Nothing
# This replication script includes all demonstration codes and simulation codes
# for manuscript `geeVerse: Ultra-high Dimensional Heterogeneous Data Analysis
# with Generalized Estimating Equations` submitted to the Journal of Statistical
# Software.The paper uses 100 replications. The results in the Monte Carlo
# simulation study may be slightly different due to randomness.
# Before you run the script, make sure you have the geeVerse package installed.

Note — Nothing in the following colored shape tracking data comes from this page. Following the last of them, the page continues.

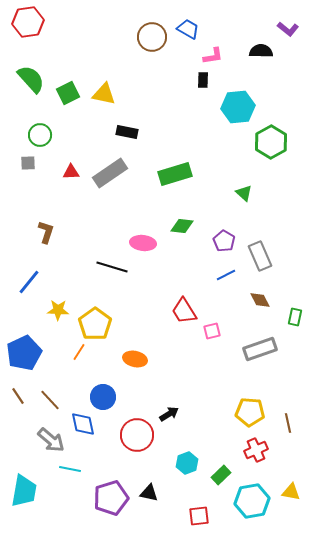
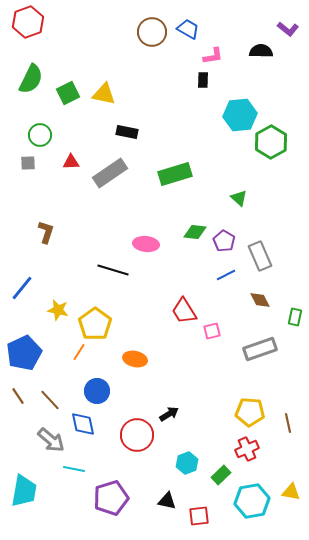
red hexagon at (28, 22): rotated 12 degrees counterclockwise
brown circle at (152, 37): moved 5 px up
green semicircle at (31, 79): rotated 68 degrees clockwise
cyan hexagon at (238, 107): moved 2 px right, 8 px down
red triangle at (71, 172): moved 10 px up
green triangle at (244, 193): moved 5 px left, 5 px down
green diamond at (182, 226): moved 13 px right, 6 px down
pink ellipse at (143, 243): moved 3 px right, 1 px down
black line at (112, 267): moved 1 px right, 3 px down
blue line at (29, 282): moved 7 px left, 6 px down
yellow star at (58, 310): rotated 10 degrees clockwise
blue circle at (103, 397): moved 6 px left, 6 px up
red cross at (256, 450): moved 9 px left, 1 px up
cyan line at (70, 469): moved 4 px right
black triangle at (149, 493): moved 18 px right, 8 px down
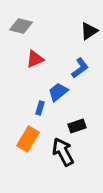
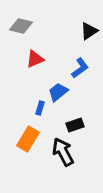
black rectangle: moved 2 px left, 1 px up
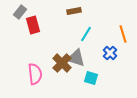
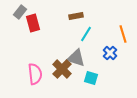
brown rectangle: moved 2 px right, 5 px down
red rectangle: moved 2 px up
brown cross: moved 6 px down
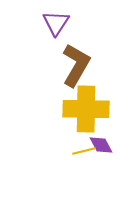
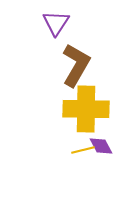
purple diamond: moved 1 px down
yellow line: moved 1 px left, 1 px up
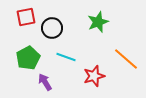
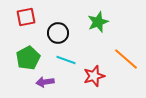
black circle: moved 6 px right, 5 px down
cyan line: moved 3 px down
purple arrow: rotated 66 degrees counterclockwise
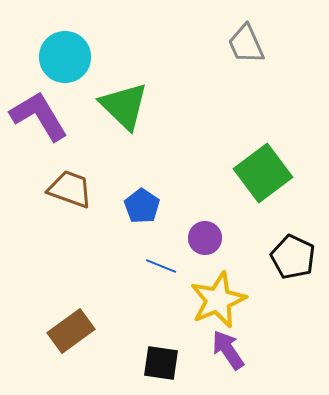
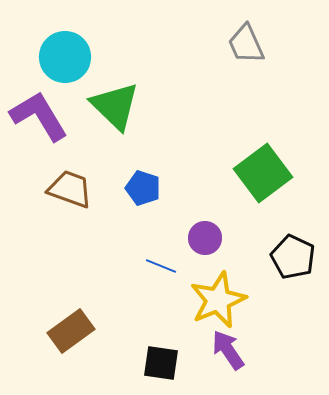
green triangle: moved 9 px left
blue pentagon: moved 1 px right, 18 px up; rotated 16 degrees counterclockwise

# It can be installed from a source package provided or directly from CRAN.
library(geeVerse)
library(tictoc)
tic()
# Section 4.1 -------------------------------------------------------------
## Example 1 Demonstration Script-----------------------------------------
set.seed(2024)
nsub = 100
sim_data = generateData(nsub= nsub, nobs = rep(10, nsub), p = 200,
beta0 = c(rep(1,7),rep(0,193)), rho = 0.6, correlation = "exchangeable")
y = sim_data$y
x = sim_data$X
QPGEE_results = qpgee(x, y, nobs=rep(10, nsub), correlation = "exchangeable",
tau = 0.9, max_it=100, method = "HBIC")
names(QPGEE_results)
compile_result(QPGEE_results, beta0= c(rep(1,7),rep(0,193)), cutoff = 0.1)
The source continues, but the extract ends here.